--- Records to use Enclosed Below ---

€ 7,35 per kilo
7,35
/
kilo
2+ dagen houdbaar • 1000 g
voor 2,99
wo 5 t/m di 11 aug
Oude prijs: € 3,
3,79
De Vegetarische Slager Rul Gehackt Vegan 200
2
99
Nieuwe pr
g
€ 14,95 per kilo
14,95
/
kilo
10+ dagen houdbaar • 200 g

--- End of Enclosed Records to use ---

§ Task description
Transcribe all entries exactly as they appear above.

§ Written solution
€ 7,35 per kilo
7,35
/
kilo
2+ dagen houdbaar • 1000 g
voor 2,99
wo 5 t/m di 11 aug
Oude prijs: € 3,
3,79
De Vegetarische Slager Rul Gehackt Vegan 200
2
99
Nieuwe pr
g
€ 14,95 per kilo
14,95
/
kilo
10+ dagen houdbaar • 200 g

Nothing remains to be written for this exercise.